De voorzitter: De heer Van Nieuwenhuysen heeft het woord.
De heer Luk Van Nieuwenhuysen: Mijnheer de minister, het is inderdaad moeilijker om tot een akkoord te komen dan om een verdrag af te sluiten. Dat komt omdat de partners in een verdrag wel degelijk de bedoeling hebben om samen te werken, om samen iets te realiseren.
Het klopt dat het akkoord met de Franse Gemeenschap gebaseerd moet zijn op wederzijds respect. De bewijzen zijn er dat dit respect er vandaag niet is. Dat blijkt niet alleen uit de besprekingen over Brussel-Halle-Vilvoorde, maar ook uit allerlei initiatieven die tot op de dag van vandaag zowel door het Waalse Gewest als door de Franse Gemeenschap financieel en moreel worden ondersteund.
Wij hebben een andere opvatting over hoe daartegen moet worden gereageerd. Wij blijven bij de stelling die vroeger altijd werd gehanteerd door voorgaande regeringen en ook door de meerderheid in dit parlement. Die stelling is dat er voorafgaand sluitende verbintenissen moeten aangegaan zijn door de Franse Gemeenschap waaruit duidelijk blijkt dat men ermee ophoudt extraterritoriale ambities ten nadele van Vlaanderen te koesteren en te ondersteunen.
U maakt een omgekeerde redenering.
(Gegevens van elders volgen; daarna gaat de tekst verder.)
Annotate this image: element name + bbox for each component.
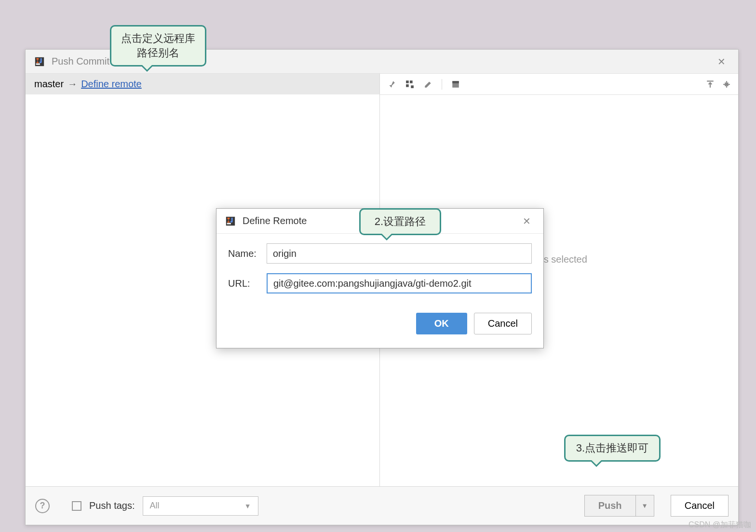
watermark: CSDN @加菲猫咖	[688, 520, 751, 530]
push-button[interactable]: Push	[584, 495, 636, 517]
toolbar	[380, 74, 738, 95]
branch-name: master	[34, 79, 64, 90]
callout-1-line2: 路径别名	[120, 46, 196, 60]
chevron-down-icon: ▼	[244, 502, 251, 510]
annotation-callout-3: 3.点击推送即可	[564, 435, 661, 462]
svg-rect-3	[410, 80, 413, 83]
close-icon[interactable]: ✕	[714, 54, 729, 69]
intellij-icon	[225, 216, 236, 226]
svg-rect-2	[406, 80, 409, 83]
dialog-title: Push Commit	[52, 56, 109, 67]
remote-dialog-title: Define Remote	[243, 215, 307, 226]
svg-rect-9	[227, 223, 231, 224]
push-tags-select[interactable]: All ▼	[143, 496, 258, 516]
svg-rect-5	[411, 85, 414, 88]
svg-rect-1	[36, 63, 40, 65]
expand-up-icon[interactable]	[705, 80, 715, 89]
intellij-icon	[34, 56, 45, 67]
bottom-bar: ? Push tags: All ▼ Push ▼ Cancel	[26, 486, 738, 525]
svg-rect-7	[452, 81, 459, 83]
collapse-icon[interactable]	[722, 80, 731, 89]
annotation-callout-1: 点击定义远程库 路径别名	[110, 25, 206, 66]
push-tags-checkbox[interactable]	[72, 501, 81, 511]
pin-icon[interactable]	[387, 80, 396, 89]
name-input[interactable]	[267, 243, 532, 264]
arrow-icon: →	[68, 79, 77, 90]
svg-rect-4	[406, 84, 409, 87]
separator	[442, 79, 442, 90]
define-remote-link[interactable]: Define remote	[81, 79, 142, 90]
annotation-callout-2: 2.设置路径	[359, 208, 441, 235]
cancel-button[interactable]: Cancel	[474, 313, 532, 334]
close-icon[interactable]: ✕	[519, 213, 535, 229]
url-input[interactable]	[267, 273, 532, 293]
window-icon[interactable]	[451, 80, 460, 89]
push-tags-value: All	[150, 501, 160, 511]
url-label: URL:	[228, 278, 267, 289]
grid-icon[interactable]	[405, 80, 415, 89]
push-tags-label: Push tags:	[89, 500, 135, 511]
callout-1-line1: 点击定义远程库	[120, 31, 196, 46]
ok-button[interactable]: OK	[416, 313, 467, 334]
cancel-button[interactable]: Cancel	[671, 495, 729, 517]
push-dropdown[interactable]: ▼	[636, 495, 654, 517]
remote-body: Name: URL: OK Cancel	[216, 234, 543, 348]
edit-icon[interactable]	[423, 80, 433, 89]
branch-row: master → Define remote	[26, 74, 379, 94]
name-label: Name:	[228, 248, 267, 259]
help-icon[interactable]: ?	[35, 499, 50, 513]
We zijn het dus niet eens en we zullen waarschijnlijk van mening blijven verschillen. Ik stel alleen maar vast dat we na het Brussel-Halle-Vilvoorde debacle op 18 mei een heel stoere regeringsverklaring kregen waarin voor de Vlaamse Rand allerlei initiatieven werden aangekondigd die blijk moesten geven van standvastigheid.
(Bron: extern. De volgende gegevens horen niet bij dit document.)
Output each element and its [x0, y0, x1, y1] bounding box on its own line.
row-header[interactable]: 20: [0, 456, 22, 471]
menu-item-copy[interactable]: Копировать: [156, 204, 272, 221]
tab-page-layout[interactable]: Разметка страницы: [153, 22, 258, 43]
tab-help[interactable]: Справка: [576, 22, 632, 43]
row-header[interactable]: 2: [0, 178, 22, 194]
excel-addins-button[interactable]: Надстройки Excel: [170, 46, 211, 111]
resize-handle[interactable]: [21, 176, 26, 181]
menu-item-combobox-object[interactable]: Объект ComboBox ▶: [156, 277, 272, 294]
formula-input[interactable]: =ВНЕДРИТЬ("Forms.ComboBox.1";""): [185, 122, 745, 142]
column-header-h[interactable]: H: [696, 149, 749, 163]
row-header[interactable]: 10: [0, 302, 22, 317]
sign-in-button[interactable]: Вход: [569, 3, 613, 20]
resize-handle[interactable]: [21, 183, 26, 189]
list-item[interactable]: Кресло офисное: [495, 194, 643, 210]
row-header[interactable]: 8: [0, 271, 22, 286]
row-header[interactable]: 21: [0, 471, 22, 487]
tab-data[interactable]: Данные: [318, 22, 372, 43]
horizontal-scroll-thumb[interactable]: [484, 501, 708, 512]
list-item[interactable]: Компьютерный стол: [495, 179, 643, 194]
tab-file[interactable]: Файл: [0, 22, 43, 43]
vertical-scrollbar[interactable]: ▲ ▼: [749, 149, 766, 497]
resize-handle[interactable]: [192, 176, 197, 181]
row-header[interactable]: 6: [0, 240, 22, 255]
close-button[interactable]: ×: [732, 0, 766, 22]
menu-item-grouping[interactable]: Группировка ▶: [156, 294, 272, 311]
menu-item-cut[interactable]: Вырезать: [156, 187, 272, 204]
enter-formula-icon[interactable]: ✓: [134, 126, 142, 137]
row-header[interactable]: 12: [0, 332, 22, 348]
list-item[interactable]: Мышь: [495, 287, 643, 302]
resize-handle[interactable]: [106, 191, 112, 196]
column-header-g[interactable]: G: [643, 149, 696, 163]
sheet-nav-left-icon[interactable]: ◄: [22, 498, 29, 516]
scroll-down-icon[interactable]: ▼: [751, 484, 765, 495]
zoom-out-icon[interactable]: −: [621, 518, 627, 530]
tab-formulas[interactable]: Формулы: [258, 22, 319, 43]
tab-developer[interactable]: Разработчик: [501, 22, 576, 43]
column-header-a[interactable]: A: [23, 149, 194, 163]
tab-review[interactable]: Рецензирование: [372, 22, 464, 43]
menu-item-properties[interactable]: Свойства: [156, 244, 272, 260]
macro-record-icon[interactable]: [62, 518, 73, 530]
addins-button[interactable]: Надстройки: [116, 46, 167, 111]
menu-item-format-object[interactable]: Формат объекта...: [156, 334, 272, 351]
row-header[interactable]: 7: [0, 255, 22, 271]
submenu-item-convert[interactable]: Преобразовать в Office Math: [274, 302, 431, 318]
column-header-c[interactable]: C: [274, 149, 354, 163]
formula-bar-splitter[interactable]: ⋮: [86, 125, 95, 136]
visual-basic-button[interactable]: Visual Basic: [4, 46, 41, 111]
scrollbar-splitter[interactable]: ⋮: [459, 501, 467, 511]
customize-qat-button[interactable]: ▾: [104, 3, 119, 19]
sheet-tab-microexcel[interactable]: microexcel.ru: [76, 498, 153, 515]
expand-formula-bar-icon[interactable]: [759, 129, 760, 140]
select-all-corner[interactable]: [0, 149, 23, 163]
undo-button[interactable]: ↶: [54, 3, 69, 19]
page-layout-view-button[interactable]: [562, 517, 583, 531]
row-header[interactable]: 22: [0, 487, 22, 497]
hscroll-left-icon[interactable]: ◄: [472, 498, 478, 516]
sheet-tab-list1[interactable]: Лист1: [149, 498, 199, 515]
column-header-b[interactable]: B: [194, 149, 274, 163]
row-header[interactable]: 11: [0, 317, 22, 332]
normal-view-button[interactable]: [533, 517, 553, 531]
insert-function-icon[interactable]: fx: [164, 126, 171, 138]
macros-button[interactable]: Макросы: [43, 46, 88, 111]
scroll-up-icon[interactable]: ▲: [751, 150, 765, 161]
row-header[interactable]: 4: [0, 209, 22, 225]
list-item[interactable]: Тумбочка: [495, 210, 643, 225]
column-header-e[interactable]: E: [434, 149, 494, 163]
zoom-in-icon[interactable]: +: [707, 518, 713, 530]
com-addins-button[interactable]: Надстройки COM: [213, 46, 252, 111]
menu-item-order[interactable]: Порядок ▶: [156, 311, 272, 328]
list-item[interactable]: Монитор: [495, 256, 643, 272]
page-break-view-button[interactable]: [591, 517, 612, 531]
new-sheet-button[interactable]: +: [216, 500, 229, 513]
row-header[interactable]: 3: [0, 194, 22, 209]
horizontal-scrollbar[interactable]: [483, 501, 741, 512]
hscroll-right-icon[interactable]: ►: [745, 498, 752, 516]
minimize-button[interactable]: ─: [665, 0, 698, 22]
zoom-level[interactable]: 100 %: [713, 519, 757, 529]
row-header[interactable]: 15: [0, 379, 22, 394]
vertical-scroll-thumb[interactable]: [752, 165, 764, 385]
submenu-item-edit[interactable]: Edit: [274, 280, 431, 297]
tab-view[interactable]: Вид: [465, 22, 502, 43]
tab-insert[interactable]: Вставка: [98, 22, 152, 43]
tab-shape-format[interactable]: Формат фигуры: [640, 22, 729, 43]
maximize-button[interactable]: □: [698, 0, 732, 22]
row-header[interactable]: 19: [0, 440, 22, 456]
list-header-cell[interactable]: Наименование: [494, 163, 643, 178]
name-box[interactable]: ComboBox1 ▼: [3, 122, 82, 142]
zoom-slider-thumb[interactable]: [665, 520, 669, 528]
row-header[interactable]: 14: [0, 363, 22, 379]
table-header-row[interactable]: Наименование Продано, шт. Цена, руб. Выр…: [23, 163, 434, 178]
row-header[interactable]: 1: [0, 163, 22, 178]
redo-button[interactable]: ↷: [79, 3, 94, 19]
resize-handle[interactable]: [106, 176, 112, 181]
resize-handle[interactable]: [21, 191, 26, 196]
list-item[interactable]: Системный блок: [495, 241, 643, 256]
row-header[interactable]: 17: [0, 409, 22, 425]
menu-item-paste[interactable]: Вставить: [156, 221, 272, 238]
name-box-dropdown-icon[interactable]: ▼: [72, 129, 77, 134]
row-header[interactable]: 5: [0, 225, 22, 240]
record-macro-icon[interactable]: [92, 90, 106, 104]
Ondertussen zijn we 15 tot 20 vragen om uitleg verder en moet ik vaststellen dat er eigenlijk weinig nieuws te rapen valt in het licht van de regeringsverklaring van vorig jaar. Bovendien had u naar aanleiding van het culturele akkoord amper 4 dagen nodig om na uw twijfels over dat akkoord opnieuw voluit te gaan in uw onderhandelingen.
De voorzitter: Minister Anciaux heeft het woord.
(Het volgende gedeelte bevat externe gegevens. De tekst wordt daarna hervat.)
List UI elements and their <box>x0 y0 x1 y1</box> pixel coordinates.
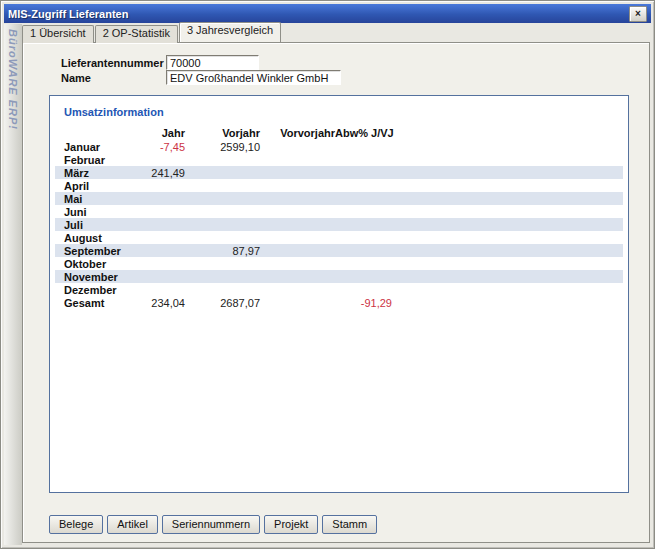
tab-2[interactable]: 2 OP-Statistik <box>95 25 178 43</box>
table-header-row: JahrVorjahrVorvorjahrAbw% J/VJ <box>55 126 623 139</box>
brand-strip: BüroWARE ERP! <box>4 24 22 545</box>
table-row: Juli <box>55 218 623 231</box>
table-row: September87,97 <box>55 244 623 257</box>
tab-1[interactable]: 1 Übersicht <box>22 25 94 43</box>
tab-bar: 1 Übersicht2 OP-Statistik3 Jahresverglei… <box>22 25 282 42</box>
close-button[interactable]: × <box>629 6 647 22</box>
cell-vorjahr: 2599,10 <box>185 141 260 153</box>
column-header-1: Jahr <box>150 127 185 139</box>
table-body: Januar-7,452599,10FebruarMärz241,49April… <box>55 140 623 309</box>
cell-vorjahr: 87,97 <box>185 245 260 257</box>
umsatz-panel-title: Umsatzinformation <box>64 106 164 118</box>
table-row: Januar-7,452599,10 <box>55 140 623 153</box>
name-input[interactable] <box>166 70 341 85</box>
row-label: Juli <box>64 219 150 231</box>
cell-jahr: 234,04 <box>150 297 185 309</box>
window-title: MIS-Zugriff Lieferanten <box>8 8 629 20</box>
row-label: Februar <box>64 154 150 166</box>
name-label: Name <box>61 71 91 86</box>
table-row: März241,49 <box>55 166 623 179</box>
table-row: Juni <box>55 205 623 218</box>
close-icon: × <box>635 9 641 19</box>
row-label: Juni <box>64 206 150 218</box>
button-belege[interactable]: Belege <box>49 515 103 534</box>
table-row: Oktober <box>55 257 623 270</box>
row-label: März <box>64 167 150 179</box>
row-label: August <box>64 232 150 244</box>
row-label: Gesamt <box>64 297 150 309</box>
tab-page-jahresvergleich: Lieferantennummer Name Umsatzinformation… <box>22 42 650 543</box>
table-row: November <box>55 270 623 283</box>
cell-jahr: -7,45 <box>150 141 185 153</box>
brand-text: BüroWARE ERP! <box>7 29 19 130</box>
table-row: April <box>55 179 623 192</box>
lieferantennummer-label: Lieferantennummer <box>61 56 164 71</box>
button-stamm[interactable]: Stamm <box>322 515 377 534</box>
row-label: April <box>64 180 150 192</box>
lieferantennummer-input[interactable] <box>166 55 259 70</box>
tab-3[interactable]: 3 Jahresvergleich <box>179 22 281 42</box>
row-label: Oktober <box>64 258 150 270</box>
row-label: Dezember <box>64 284 150 296</box>
button-projekt[interactable]: Projekt <box>264 515 318 534</box>
cell-vorjahr: 2687,07 <box>185 297 260 309</box>
column-header-2: Vorjahr <box>185 127 260 139</box>
umsatz-panel: Umsatzinformation JahrVorjahrVorvorjahrA… <box>49 95 629 493</box>
table-row: Mai <box>55 192 623 205</box>
button-artikel[interactable]: Artikel <box>107 515 158 534</box>
table-row: August <box>55 231 623 244</box>
cell-jahr: 241,49 <box>150 167 185 179</box>
column-header-4: Abw% J/VJ <box>335 127 392 139</box>
table-row: Gesamt234,042687,07-91,29 <box>55 296 623 309</box>
titlebar[interactable]: MIS-Zugriff Lieferanten × <box>4 4 651 23</box>
column-header-3: Vorvorjahr <box>260 127 335 139</box>
app-window: MIS-Zugriff Lieferanten × BüroWARE ERP! … <box>0 0 655 549</box>
row-label: November <box>64 271 150 283</box>
button-seriennummern[interactable]: Seriennummern <box>162 515 260 534</box>
row-label: Januar <box>64 141 150 153</box>
row-label: September <box>64 245 150 257</box>
action-button-bar: BelegeArtikelSeriennummernProjektStamm <box>49 515 377 534</box>
table-row: Dezember <box>55 283 623 296</box>
cell-abw: -91,29 <box>335 297 392 309</box>
row-label: Mai <box>64 193 150 205</box>
table-row: Februar <box>55 153 623 166</box>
Minister Bert Anciaux: Ik waardeer dat we een andere stelling verdedigen. Ik neem het alleen niet dat u durft beweren dat mijn houding van weinig standvastigheid getuigt. Mijn houding getuigt evenzeer van standvastigheid. Ik ben immers niet van plan om via een cultureel akkoord hoe dan ook iets negatiefs voor de Vlaamse Gemeenschap te doen, integendeel. Ik ben ervan overtuigd dat ik de Vlaamse Gemeenschap versterk in haar beleid en in haar internationale uitstraling. Als ik daarmee mee een mentaliteitswijziging in de Franse Gemeenschap kan tot stand brengen, dan hebben we veel meer gerealiseerd dan via het afleggen van stoere verklaringen.
De voorzitter: De heer De Clerck heeft het woord.
De heer Stefaan De Clerck: Mijnheer de minister, ik steun de positieve ambitie om een en ander te realiseren. Dat is een belangrijke stap. Daarbij moeten wel een aantal basisprincipes worden weerhouden die als uitgangspunt moeten dienen.
We mogen deze zaak niet alleen maar vanuit het Brussels perspectief bekijken. Ik reageer een beetje uit de buik omdat we bijna dagelijks worden geconfronteerd via Frankrijk en Wallonië met heel mooie verhalen.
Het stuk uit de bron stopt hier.